Taimen are an extremely sensitive species and not easy to protect. Taimen once inhabited regions from Hokkaido to the Danube. Wild populations are now reduced to a few isolated pockets in remote places like Mongolia. Without aggressive conservation action supported by the international angling community, these remaining pockets of wild taimen will be lost.

Taimen (Hucho hucho taimen) are the world’s largest salmonid, historically reaching lengths of 6.5 ft. and weighing as much as 200 lbs. This unique fish is incredibly slow growing, long lived (up to 40 years) and late to reach sexual maturity (5-7 years). Taimen are top-tier predators, existing on a scale different than nearly all other freshwater species. Most scientists estimate that the healthiest Mongolian rivers contain no more than twenty (20) adult taimen per kilometer. That is a very low population density if one considers that these same stretches of river likely hold hundreds of trout and grayling. Giant trophy taimen over fifty inches are even more widely dispersed. Only a handful of these great fish inhabit even the best taimen rivers.

Taimen are highly susceptible to direct harvest and changes to water quality.

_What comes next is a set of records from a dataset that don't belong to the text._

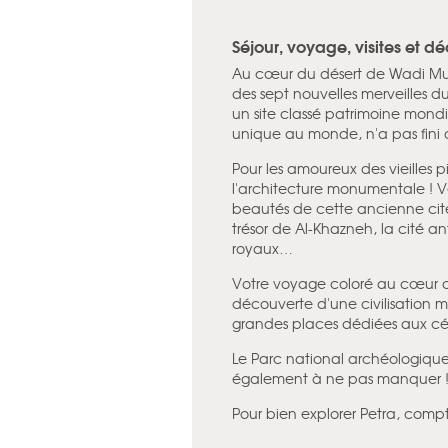
Séjour, voyage, visites et d
Au cœur du désert de Wadi Mus
des sept nouvelles merveilles 
un site classé patrimoine mondi
unique au monde, n'a pas fini 
Pour les amoureux des vieilles p
l'architecture monumentale ! Ve
beautés de cette ancienne cité
trésor de Al-Khazneh, la cité a
royaux…
Votre voyage coloré au cœur d
découverte d'une civilisation m
grandes places dédiées aux cé
Le Parc national archéologique 
également à ne pas manquer 
Pour bien explorer Petra, compte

Taimen need vast stretches of pristine water to survive. An adult taimen may utilize over sixty miles (one-hundred kilometers) of river during a single season, moving between spawning, summer, and winter habitats.

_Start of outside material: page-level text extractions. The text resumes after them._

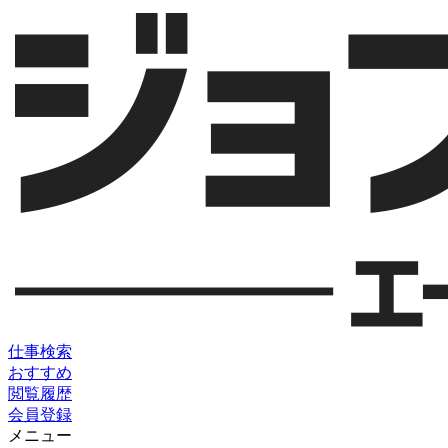
仕事検索
おすすめ
閲覧履歴
会員登録
メニュー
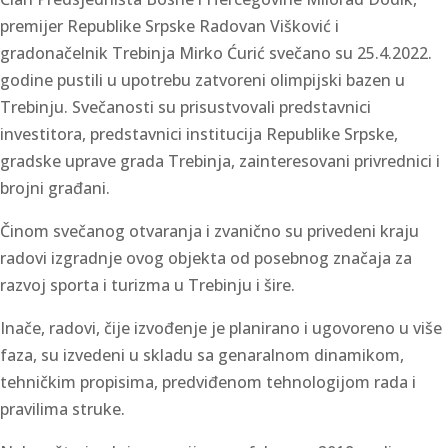
premijer Republike Srpske Radovan Višković i
gradonačelnik Trebinja Mirko Ćurić svečano su 25.4.2022.
godine pustili u upotrebu zatvoreni olimpijski bazen u
Trebinju. Svečanosti su prisustvovali predstavnici
investitora, predstavnici institucija Republike Srpske,
gradske uprave grada Trebinja, zainteresovani privrednici i
brojni građani.
Činom svečanog otvaranja i zvanično su privedeni kraju
radovi izgradnje ovog objekta od posebnog značaja za
razvoj sporta i turizma u Trebinju i šire.
Inače, radovi, čije izvođenje je planirano i ugovoreno u više
faza, su izvedeni u skladu sa genaralnom dinamikom,
tehničkim propisima, predviđenom tehnologijom rada i
pravilima struke.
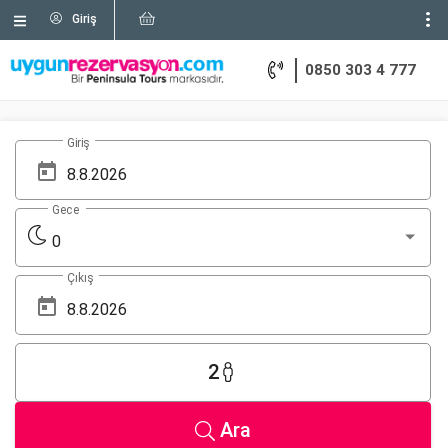
Giriş
0850 303 4 777
Giriş
Gece
0
Çıkış
2
Ara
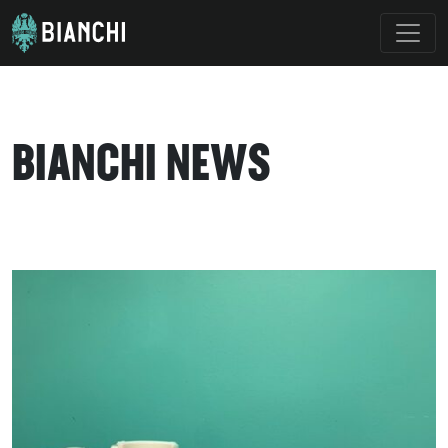
BIANCHI NEWS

Taimen populations in Mongolia are threatened by poaching, habitat loss from mining, overgrazing and other development activities, and unsustainable recreational fishing practices. Biological characteristics coupled with overuse and habitat loss have resulted in a drastic species decline throughout its native habitat. In Mongolia alone taimen have lost 19.1% of their native range and distribution (Hogan et al., IUCN Red Listing 2012). In 2012, Siberian taimen were for the first time listed on the IUCN Red List of Threatened Species. It has been determined that a 50% loss in overall species abundance occurred over the past three generations in Mongolia (Hogan et al., IUCN Red Listing 2012).

One would think that the difficulty associated with access to taimen populations would deter legal and illegal anglers; that is not the case. It does however render enforcement extremely difficult. To combat the lack of enforcement, Mongolian outfitters have invested time and resources into sustainable catch-and-release taimen fisheries, and have implemented comprehensive place-based conservation projects with local and national partners.

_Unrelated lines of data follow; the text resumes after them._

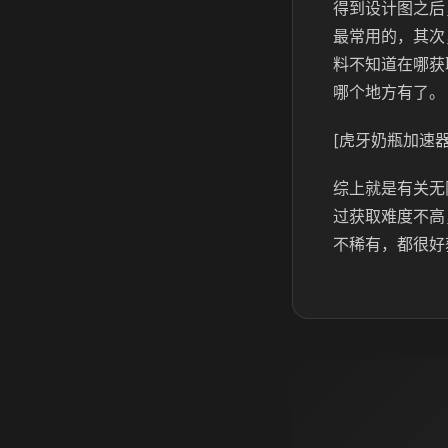
得到设计图之后
最常用的，其次
料不知道在哪获
哪个地方有了。
[虎牙奶瓶加速器
综上就是有关无
过获取难度不高
不稀有，都很好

The handful of responsible Mongolian fly-fishing companies now measure their business success by how well they protect taimen and taimen habitat. Conservation partnerships between fly-fishing outfitters and local communities generate community-based incentives for conservation, including jobs, investments, and government revenue. People living closest to the river now actively support conservation and act as “river keepers”, protecting their taimen and rivers from harm. Fly-fishing companies, government agencies, communities, and the scientific community work together to conduct world-class research to build knowledge and awareness designed to secure the long-term survival of taimen.

There is much left to accomplish and many more Mongolian rivers to protect. However, successes to date prove that responsible and ethical “catch-and-release” fly-fishing for taimen can lead to increased numbers of fish, protected watersheds and economic improvements for rural Mongolia.